What needs reproducing is the run of lines in the data below starting at the line with "らも目が覚めるような濃いレッドカラーだった。" and ending at the line with "Gegnern als asiatisch, ungläubig, schmutzig", both ends included. Copy it exactly, without pictures, and add nothing.
----- DATA
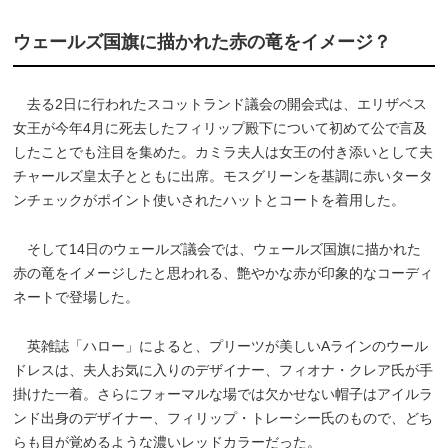
ウェールズ国旗に描かれた赤の竜をイメージ？
去る2日に行われたスコットランド議会の開会式は、エリザベス
女王が今年4月に死去したフィリップ殿下について初めて公で言及
したことでも注目を集めた。カミラ夫人は女王の付き添いとして夫
チャールズ皇太子とともに出席。モスグリーンを基調に赤いタータ
ンチェックがポイント使いされたハットとコートを着用した。
そして14日のウェールズ議会では、ウェールズ国旗に描かれた
赤の竜をイメージしたと思われる、艶やかな赤が印象的なコーディ
ネートで登場した。
英雑誌「ハロー」によると、プリーツが美しいAラインのウール
ドレスは、夫人お気に入りのデザイナー、フィオナ・クレア氏が手
掛けた一着。さらにフォーマルな場では欠かせない帽子はアイルラ
ンド出身のデザイナー、フィリップ・トレーシー氏のもので、どち
らも目が覚めるような濃いレッドカラーだった。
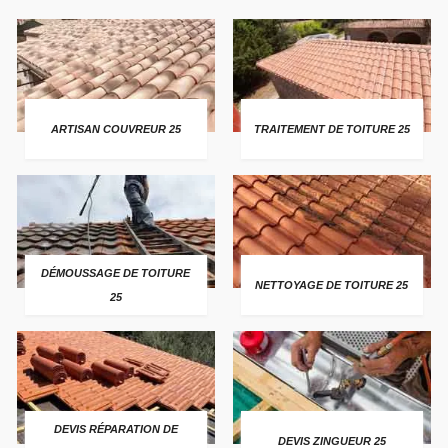
ARTISAN COUVREUR 25
TRAITEMENT DE TOITURE 25
DÉMOUSSAGE DE TOITURE
NETTOYAGE DE TOITURE 25
25
DEVIS RÉPARATION DE
DEVIS ZINGUEUR 25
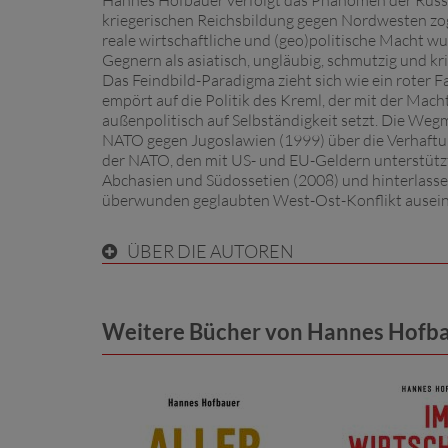
Hannes Hofbauer verfolgt das Phänomen der Russop
kriegerischen Reichsbildung gegen Nordwesten zo
reale wirtschaftliche und (geo)politische Macht wu
Gegnern als asiatisch, ungläubig, schmutzig und kr
Das Feindbild-Paradigma zieht sich wie ein roter F
empört auf die Politik des Kreml, der mit der Ma
außenpolitisch auf Selbständigkeit setzt. Die Wegm
NATO gegen Jugoslawien (1999) über die Verhaftu
der NATO, den mit US- und EU-Geldern unterstützt
Abchasien und Südossetien (2008) und hinterlassen
überwunden geglaubten West-Ost-Konflikt ausein
ÜBER DIE AUTOREN
Weitere Bücher von Hannes Hofb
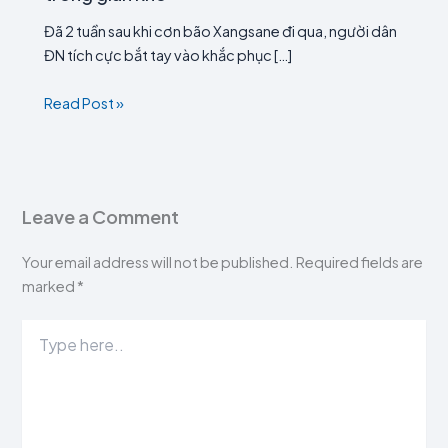
Đã 2 tuần sau khi cơn bão Xangsane đi qua, người dân
ĐN tích cực bắt tay vào khắc phục […]
Read Post »
Leave a Comment
Your email address will not be published.
Required fields are
marked
*
Type
here..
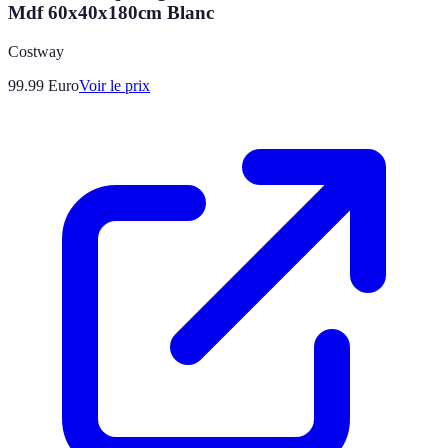
Mdf 60x40x180cm Blanc
Costway
99.99
Euro
Voir le prix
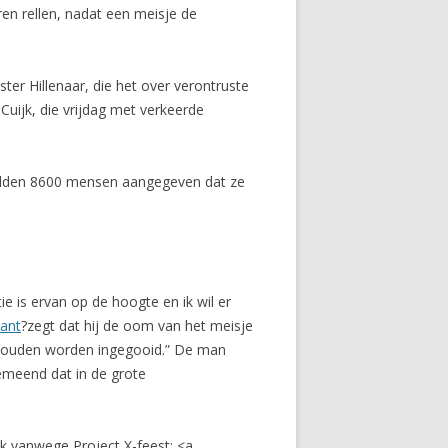
ren rellen, nadat een meisje de
er Hillenaar, die het over verontruste
Cuijk, die vrijdag met verkeerde
hadden 8600 mensen aangegeven dat ze
ie is ervan op de hoogte en ik wil er
ant
?zegt dat hij de oom van het meisje
en zouden worden ingegooid.” De man
gemeend dat in de grote
jk vanwege Project X-feest: <a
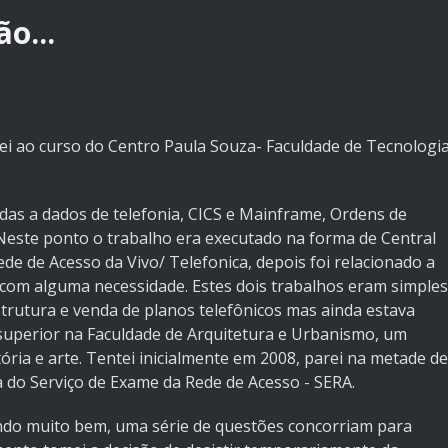
o...
ei ao curso do Centro Paula Souza- Faculdade de Tecnologi
as a dados de telefonia, CICS e Mainframe, Ordens de
 Neste ponto o trabalho era executado na forma de Central
de de Acesso da Vivo/ Telefonica, depois foi relacionado a
s com alguma necessidade. Estes dois trabalhos eram simples
strutura e venda de planos telefônicos mas ainda estava
l superior na Faculdade de Arquitetura e Urbanismo, um
ria e arte. Tentei inicialmente em 2008, parei na metade de
 do Serviço de Exame da Rede de Acesso - SERA.
o muito bem, uma série de questões concorriam para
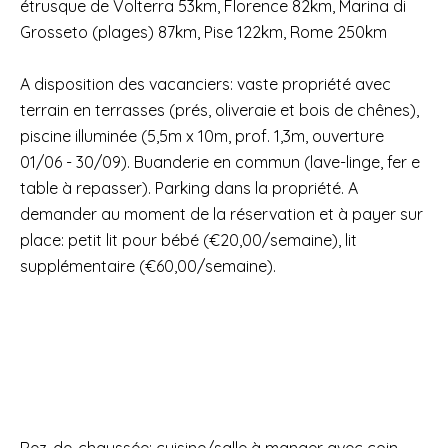
étrusque de Volterra 53km, Florence 82km, Marina di
Grosseto (plages) 87km, Pise 122km, Rome 250km
A disposition des vacanciers: vaste propriété avec
terrain en terrasses (prés, oliveraie et bois de chênes),
piscine illuminée (5,5m x 10m, prof. 1,3m, ouverture
01/06 - 30/09). Buanderie en commun (lave-linge, fer e
table à repasser). Parking dans la propriété. A
demander au moment de la réservation et à payer sur
place: petit lit pour bébé (€20,00/semaine), lit
supplémentaire (€60,00/semaine).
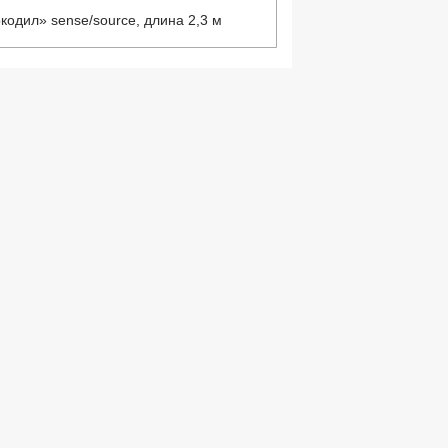
кодил» sense/source, длина 2,3 м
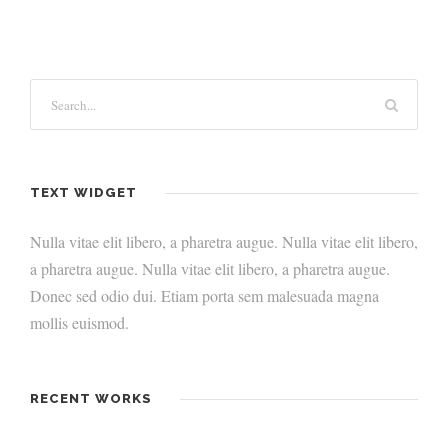
TEXT WIDGET
Nulla vitae elit libero, a pharetra augue. Nulla vitae elit libero,
a pharetra augue. Nulla vitae elit libero, a pharetra augue.
Donec sed odio dui. Etiam porta sem malesuada magna
mollis euismod.
RECENT WORKS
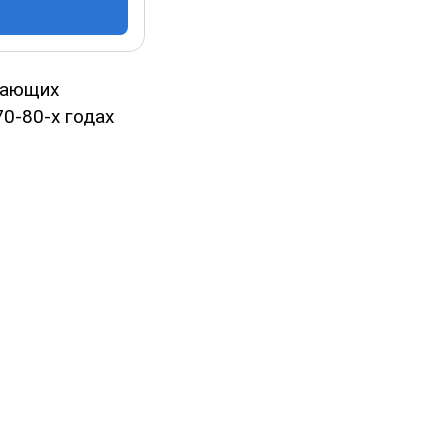
вающих
0-80-х годах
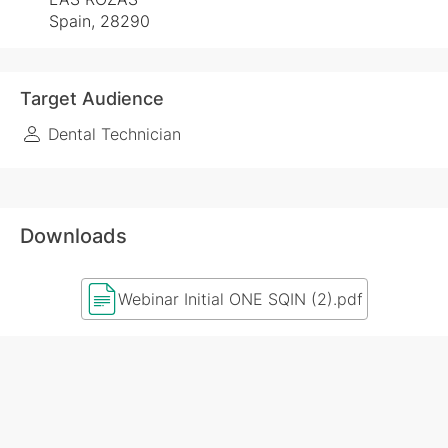
Spain, 28290
Target Audience
Dental Technician
Downloads
Webinar Initial ONE SQIN (2).pdf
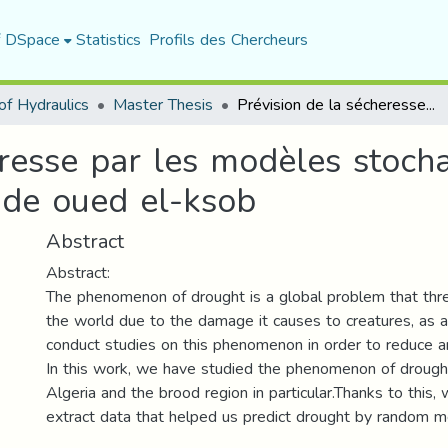
f DSpace
Statistics
Profils des Chercheurs
f Hydraulics
Master Thesis
Prévision de la sécheresse par les modèles stochastiques : application sur le bassin versant de oued el-ksob
resse par les modèles stocha
t de oued el-ksob
Abstract
Abstract:
The phenomenon of drought is a global problem that thre
the world due to the damage it causes to creatures, as a
conduct studies on this phenomenon in order to reduce a
In this work, we have studied the phenomenon of drought
Algeria and the brood region in particular.Thanks to this
extract data that helped us predict drought by random m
----------
__TASK RESPONSE__.
らも目が覚めるような濃いレッドカラーだった。
ARTISAN COUVREUR 25
TRAITEMENT DE TOITURE 25
DÉMOUSSAGE DE TOITURE
NETTOYAGE DE TOITURE 25
25
DEVIS RÉPARATION DE
DEVIS ZINGUEUR 25
Hannes Hofbauer verfolgt das Phänomen der Russop
kriegerischen Reichsbildung gegen Nordwesten zo
reale wirtschaftliche und (geo)politische Macht wu
Gegnern als asiatisch, ungläubig, schmutzig und kr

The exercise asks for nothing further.